----- Recorded data -----

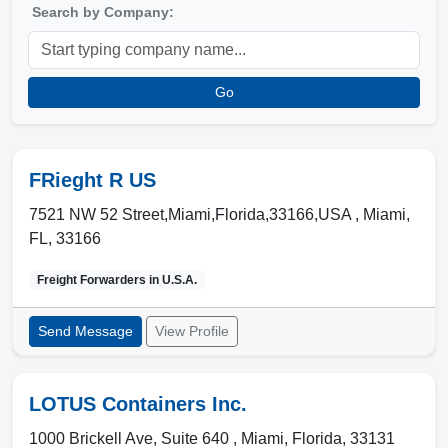
Search by Company:
Go
FRieght R US
7521 NW 52 Street,Miami,Florida,33166,USA ,
Miami
,
FL
,
33166
Freight Forwarders in
U.S.A.
Send Message
View Profile
LOTUS Containers Inc.
1000 Brickell Ave, Suite 640 ,
Miami
,
Florida
,
33131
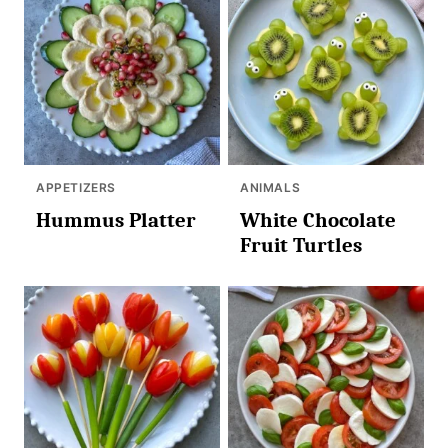
APPETIZERS
ANIMALS
Hummus Platter
White Chocolate
Fruit Turtles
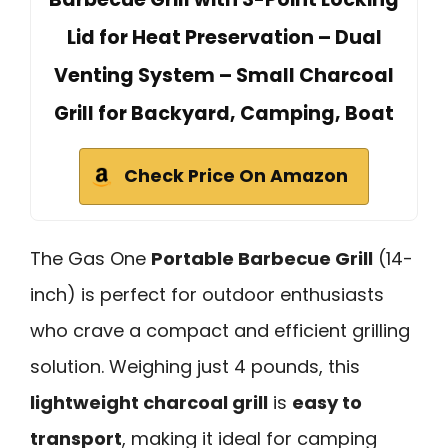
Lid for Heat Preservation – Dual
Venting System – Small Charcoal
Grill for Backyard, Camping, Boat
Check Price On Amazon
The Gas One
Portable Barbecue Grill
(14-
inch) is perfect for outdoor enthusiasts
who crave a compact and efficient grilling
solution. Weighing just 4 pounds, this
lightweight charcoal grill
is
easy to
transport
, making it ideal for camping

-----

Leave the images behind and write out every entry exactly.

→ Exercise response:
Search by Company:
Go
FRieght R US
7521 NW 52 Street,Miami,Florida,33166,USA ,
Miami
,
FL
,
33166
Freight Forwarders in
U.S.A.
Send Message
View Profile
LOTUS Containers Inc.
1000 Brickell Ave, Suite 640 ,
Miami
,
Florida
,
33131
APPETIZERS
ANIMALS
Hummus Platter
White Chocolate
Fruit Turtles
Lid for Heat Preservation – Dual
Venting System – Small Charcoal
Grill for Backyard, Camping, Boat
Check Price On Amazon
The Gas One
Portable Barbecue Grill
(14-
inch) is perfect for outdoor enthusiasts
who crave a compact and efficient grilling
solution. Weighing just 4 pounds, this
lightweight charcoal grill
is
easy to
transport
, making it ideal for camping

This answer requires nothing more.